Voice-vote passage came as Congress waged year-end battles over Republican tax cuts and a potential government shutdown but has been diverted to also address allegations against some of its own. The accused include liberal heroes Rep. John Conyers and Sen. Al Franken and far-right GOP Senate candidate Roy Moore of Alabama.
With Conyers being pressed to resign from Congress by House Minority Leader Nancy Pelosi and others, Pelosi seemed to suggest it was time for the long-serving liberal and civil-rights hero to step down.
“No matter how great the legacy, it is not a license to harass and abuse,” Pelosi, D-Calif., said without mentioning the 88-year-old Michigan Democrat’s name.

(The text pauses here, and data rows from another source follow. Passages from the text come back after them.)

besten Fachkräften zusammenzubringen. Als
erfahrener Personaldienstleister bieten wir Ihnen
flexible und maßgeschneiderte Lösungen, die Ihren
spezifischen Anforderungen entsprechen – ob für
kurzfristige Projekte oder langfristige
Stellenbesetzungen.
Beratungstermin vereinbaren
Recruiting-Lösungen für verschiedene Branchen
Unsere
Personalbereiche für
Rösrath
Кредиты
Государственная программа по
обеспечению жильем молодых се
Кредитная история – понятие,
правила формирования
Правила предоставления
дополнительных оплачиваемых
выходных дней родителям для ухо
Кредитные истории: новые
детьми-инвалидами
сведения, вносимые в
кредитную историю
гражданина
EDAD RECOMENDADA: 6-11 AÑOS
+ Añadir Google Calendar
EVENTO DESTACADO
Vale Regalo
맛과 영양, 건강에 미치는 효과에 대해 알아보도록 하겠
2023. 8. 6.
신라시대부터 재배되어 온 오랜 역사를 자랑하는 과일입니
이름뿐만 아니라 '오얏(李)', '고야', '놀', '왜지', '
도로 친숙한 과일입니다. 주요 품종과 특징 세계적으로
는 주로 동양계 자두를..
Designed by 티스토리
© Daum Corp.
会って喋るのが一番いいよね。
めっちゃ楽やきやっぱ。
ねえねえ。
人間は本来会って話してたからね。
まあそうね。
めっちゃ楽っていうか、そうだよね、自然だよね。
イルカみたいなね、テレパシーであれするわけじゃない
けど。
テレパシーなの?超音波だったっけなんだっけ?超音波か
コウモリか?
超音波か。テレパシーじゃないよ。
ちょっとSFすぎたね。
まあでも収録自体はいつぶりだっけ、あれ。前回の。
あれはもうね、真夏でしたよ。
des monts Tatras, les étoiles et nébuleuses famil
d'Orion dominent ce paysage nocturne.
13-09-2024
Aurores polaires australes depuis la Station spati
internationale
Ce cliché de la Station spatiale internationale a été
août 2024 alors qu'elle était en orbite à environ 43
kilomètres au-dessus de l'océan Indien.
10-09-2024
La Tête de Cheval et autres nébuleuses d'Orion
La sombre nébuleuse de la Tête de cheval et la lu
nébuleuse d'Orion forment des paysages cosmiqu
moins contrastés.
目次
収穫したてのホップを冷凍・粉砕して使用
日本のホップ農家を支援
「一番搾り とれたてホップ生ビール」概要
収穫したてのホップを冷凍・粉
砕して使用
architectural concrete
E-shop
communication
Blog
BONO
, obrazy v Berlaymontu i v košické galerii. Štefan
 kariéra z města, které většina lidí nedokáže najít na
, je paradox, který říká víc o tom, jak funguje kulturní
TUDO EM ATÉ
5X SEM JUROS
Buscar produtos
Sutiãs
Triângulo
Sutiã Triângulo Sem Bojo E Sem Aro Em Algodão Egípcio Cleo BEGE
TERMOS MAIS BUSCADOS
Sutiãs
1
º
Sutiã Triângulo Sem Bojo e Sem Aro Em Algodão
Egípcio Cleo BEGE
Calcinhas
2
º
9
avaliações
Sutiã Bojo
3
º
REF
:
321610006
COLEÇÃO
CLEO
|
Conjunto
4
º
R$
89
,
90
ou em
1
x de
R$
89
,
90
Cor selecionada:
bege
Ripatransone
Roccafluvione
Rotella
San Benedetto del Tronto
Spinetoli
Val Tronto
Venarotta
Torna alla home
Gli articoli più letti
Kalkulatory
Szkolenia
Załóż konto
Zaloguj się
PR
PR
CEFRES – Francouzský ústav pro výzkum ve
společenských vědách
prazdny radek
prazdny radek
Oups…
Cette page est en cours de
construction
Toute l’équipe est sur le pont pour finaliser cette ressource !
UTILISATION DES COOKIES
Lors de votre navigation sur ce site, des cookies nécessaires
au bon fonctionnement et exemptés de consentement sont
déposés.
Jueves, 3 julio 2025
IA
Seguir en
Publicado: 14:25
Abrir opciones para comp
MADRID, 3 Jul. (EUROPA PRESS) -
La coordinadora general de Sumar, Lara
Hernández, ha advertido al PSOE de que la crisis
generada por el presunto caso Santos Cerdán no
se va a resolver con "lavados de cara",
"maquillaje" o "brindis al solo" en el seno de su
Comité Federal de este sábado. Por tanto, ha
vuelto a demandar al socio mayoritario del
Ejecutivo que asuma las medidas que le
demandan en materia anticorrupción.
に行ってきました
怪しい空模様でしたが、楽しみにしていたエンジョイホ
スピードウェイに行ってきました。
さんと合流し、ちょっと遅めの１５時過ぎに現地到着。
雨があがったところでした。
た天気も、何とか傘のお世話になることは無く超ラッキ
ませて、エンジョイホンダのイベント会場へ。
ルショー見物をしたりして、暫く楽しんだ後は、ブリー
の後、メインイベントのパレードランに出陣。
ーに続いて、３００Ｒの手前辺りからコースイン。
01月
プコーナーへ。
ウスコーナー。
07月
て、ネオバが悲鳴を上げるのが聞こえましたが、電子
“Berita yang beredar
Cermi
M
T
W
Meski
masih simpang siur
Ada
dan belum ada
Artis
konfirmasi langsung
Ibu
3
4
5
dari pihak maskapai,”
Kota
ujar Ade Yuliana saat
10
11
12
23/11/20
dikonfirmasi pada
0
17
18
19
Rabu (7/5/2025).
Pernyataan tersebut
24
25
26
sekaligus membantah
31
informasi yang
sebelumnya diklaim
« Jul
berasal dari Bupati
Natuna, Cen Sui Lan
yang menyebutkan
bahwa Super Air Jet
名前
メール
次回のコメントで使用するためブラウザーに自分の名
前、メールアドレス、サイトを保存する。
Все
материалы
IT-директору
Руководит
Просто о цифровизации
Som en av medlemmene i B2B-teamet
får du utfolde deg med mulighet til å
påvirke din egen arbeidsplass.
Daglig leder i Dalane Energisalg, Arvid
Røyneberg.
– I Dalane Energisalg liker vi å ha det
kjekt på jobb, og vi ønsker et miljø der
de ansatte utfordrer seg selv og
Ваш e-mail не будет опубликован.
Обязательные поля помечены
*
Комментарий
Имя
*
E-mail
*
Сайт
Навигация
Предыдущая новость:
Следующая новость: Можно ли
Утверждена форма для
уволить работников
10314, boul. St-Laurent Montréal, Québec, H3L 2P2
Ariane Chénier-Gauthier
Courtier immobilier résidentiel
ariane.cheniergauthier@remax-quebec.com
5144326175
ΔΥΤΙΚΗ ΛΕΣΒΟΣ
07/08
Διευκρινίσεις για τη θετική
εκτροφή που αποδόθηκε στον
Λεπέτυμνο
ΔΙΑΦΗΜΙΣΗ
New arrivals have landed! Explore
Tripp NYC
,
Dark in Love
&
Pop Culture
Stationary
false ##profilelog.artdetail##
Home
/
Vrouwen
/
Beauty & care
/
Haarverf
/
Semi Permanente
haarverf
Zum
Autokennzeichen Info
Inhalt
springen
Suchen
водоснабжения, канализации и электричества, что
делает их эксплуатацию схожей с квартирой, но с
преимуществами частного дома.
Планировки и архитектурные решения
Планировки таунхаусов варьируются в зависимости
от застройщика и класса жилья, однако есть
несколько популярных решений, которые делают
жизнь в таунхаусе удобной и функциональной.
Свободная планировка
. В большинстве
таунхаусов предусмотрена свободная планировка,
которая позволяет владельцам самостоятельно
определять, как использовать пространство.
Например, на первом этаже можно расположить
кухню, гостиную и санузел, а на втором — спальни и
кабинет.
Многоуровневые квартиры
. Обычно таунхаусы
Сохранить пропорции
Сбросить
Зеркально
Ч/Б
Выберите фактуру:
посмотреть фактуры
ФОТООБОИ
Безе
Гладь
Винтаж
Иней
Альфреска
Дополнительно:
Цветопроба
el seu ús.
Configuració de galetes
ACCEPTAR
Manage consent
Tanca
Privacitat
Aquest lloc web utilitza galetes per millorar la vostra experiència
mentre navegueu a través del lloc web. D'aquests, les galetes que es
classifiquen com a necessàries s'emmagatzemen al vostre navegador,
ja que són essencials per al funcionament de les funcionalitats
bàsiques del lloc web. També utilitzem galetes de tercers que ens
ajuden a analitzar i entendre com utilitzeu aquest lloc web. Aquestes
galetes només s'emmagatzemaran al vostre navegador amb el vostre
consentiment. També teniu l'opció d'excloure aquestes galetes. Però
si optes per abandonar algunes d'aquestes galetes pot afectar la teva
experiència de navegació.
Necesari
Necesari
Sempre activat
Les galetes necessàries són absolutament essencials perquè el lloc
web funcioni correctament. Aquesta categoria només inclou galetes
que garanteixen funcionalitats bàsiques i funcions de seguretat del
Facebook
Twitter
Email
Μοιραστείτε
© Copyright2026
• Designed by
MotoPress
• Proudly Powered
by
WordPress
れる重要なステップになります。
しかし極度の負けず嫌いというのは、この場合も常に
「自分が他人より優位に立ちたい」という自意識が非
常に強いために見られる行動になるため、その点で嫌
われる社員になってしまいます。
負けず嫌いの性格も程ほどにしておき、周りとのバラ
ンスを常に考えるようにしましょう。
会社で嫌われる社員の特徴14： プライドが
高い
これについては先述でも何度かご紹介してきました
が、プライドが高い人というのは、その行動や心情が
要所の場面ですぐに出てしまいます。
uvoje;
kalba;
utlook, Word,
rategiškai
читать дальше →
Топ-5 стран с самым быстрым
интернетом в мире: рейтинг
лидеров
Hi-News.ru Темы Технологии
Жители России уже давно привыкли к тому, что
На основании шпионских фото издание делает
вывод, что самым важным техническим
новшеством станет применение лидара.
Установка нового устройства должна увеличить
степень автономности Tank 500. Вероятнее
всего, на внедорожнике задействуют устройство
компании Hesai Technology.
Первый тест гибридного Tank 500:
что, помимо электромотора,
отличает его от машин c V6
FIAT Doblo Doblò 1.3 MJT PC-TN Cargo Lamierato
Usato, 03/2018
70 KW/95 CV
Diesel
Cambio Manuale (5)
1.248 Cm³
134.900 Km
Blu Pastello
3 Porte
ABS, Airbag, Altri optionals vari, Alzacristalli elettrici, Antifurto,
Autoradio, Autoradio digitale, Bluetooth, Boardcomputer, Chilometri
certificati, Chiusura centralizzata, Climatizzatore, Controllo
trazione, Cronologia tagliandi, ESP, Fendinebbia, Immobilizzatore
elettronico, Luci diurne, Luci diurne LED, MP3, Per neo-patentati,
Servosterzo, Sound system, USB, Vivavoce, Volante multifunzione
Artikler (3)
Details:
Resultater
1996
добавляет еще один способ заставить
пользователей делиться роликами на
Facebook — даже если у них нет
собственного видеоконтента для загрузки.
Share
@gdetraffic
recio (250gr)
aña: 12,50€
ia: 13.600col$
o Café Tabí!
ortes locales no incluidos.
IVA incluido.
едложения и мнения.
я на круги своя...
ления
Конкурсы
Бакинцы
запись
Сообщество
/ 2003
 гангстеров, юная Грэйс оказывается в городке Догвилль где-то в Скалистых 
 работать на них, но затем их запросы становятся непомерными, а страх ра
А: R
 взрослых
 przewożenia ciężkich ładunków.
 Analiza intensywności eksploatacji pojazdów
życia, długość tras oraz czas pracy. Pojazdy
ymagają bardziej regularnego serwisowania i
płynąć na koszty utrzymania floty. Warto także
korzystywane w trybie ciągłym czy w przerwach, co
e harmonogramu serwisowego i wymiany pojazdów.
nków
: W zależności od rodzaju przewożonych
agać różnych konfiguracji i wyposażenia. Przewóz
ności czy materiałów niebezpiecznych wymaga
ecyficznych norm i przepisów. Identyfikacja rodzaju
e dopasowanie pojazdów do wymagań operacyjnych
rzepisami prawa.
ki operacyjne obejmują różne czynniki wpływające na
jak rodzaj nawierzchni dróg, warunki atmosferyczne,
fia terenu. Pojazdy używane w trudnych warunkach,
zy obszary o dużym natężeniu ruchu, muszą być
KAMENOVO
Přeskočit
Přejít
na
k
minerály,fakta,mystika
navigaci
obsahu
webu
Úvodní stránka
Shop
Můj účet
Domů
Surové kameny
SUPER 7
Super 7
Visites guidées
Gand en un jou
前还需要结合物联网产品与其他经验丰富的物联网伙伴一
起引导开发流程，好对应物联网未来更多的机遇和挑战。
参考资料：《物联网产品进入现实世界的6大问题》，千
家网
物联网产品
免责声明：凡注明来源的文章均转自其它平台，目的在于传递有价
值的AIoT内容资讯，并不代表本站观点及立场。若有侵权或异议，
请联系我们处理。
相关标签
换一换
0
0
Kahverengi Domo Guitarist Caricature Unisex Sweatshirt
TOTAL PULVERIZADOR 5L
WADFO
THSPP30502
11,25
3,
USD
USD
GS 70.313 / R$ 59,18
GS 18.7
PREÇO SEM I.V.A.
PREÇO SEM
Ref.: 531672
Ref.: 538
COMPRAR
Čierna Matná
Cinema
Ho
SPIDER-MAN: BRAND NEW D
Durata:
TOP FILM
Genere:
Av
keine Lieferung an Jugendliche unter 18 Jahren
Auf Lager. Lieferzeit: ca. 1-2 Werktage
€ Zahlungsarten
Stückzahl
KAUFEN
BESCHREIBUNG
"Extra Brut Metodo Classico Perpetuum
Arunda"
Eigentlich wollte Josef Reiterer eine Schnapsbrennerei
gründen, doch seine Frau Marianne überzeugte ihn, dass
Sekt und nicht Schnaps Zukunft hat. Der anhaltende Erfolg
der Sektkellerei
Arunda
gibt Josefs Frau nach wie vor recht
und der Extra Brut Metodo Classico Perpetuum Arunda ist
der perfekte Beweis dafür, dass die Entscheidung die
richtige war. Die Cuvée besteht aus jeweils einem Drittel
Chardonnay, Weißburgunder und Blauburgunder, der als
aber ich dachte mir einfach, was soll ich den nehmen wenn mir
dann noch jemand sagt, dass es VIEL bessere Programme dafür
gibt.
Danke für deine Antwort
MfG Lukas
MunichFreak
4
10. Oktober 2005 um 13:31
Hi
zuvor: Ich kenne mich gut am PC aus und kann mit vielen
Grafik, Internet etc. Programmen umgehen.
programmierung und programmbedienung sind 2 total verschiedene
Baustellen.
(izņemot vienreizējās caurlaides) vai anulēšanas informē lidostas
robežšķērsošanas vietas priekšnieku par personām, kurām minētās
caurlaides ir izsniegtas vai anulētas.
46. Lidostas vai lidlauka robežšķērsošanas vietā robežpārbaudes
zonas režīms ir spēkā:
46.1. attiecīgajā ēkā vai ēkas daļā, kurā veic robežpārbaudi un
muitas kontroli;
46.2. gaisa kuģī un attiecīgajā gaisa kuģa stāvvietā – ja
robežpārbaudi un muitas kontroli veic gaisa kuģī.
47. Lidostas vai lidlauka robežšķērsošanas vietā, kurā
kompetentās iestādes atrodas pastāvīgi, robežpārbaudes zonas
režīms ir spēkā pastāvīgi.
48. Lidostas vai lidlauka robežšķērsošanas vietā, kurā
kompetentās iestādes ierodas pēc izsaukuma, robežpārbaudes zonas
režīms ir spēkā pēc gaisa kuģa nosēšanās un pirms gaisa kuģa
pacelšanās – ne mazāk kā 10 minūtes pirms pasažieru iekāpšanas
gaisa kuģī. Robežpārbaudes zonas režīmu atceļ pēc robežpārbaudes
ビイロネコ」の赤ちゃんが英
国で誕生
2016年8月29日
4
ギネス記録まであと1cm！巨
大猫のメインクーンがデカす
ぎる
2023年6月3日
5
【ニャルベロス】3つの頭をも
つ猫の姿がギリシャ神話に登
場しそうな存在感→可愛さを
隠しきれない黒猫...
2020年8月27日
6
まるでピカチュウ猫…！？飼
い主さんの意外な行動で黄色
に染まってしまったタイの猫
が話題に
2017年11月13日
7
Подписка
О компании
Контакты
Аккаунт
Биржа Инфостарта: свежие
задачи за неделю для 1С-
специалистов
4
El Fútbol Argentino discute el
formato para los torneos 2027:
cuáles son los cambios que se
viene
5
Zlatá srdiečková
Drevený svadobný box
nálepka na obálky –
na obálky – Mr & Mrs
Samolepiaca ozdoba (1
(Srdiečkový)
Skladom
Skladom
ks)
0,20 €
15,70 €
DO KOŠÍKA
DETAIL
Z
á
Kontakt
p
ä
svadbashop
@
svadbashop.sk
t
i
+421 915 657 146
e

She said Congress must tolerate no abuse, “no matter your contribution to our country.”
Conyers’ attorney, Arnold Reed, told The Associated Press on Wednesday that the lawmaker has no plans to leave Congress and will fight the accusations against him “tooth and nail.”
The House debate also saw Rep. Robert Brady, D-Pa., describe conversing with a female colleague in the chamber as a congressman he didn’t identify “walked by and groped her from behind.” Rep. Jackie Speier, D-Calif., a sponsor of the training measure, said a woman told her of being on the House floor when a man “grinded up against her and then stuck his tongue in her ear.” Speier, who offered no names and has described the incident previously, has said she herself was sexually assaulted by her office’s chief of staff when she was an aide years ago.
Earlier, House Speaker Paul Ryan said there should be no room for sexual harassment “in any workplace, let alone in the United States Congress.” Ryan, R-Wis., told reporters that having a hostile environment on Capitol Hill is “a disgrace.”
Ryan and others said one upcoming target for examination is the secretive practice lawmakers use to settle complaints using federally financed payments. No information is publicly released and recipients must promise silence.
Many such settlements go through Congress’ obscure Office of Compliance, which has said it’s paid more than $17 million over the last 20 years to resolve claims of sexual harassment, pay disputes and other disagreements. It’s provided no details.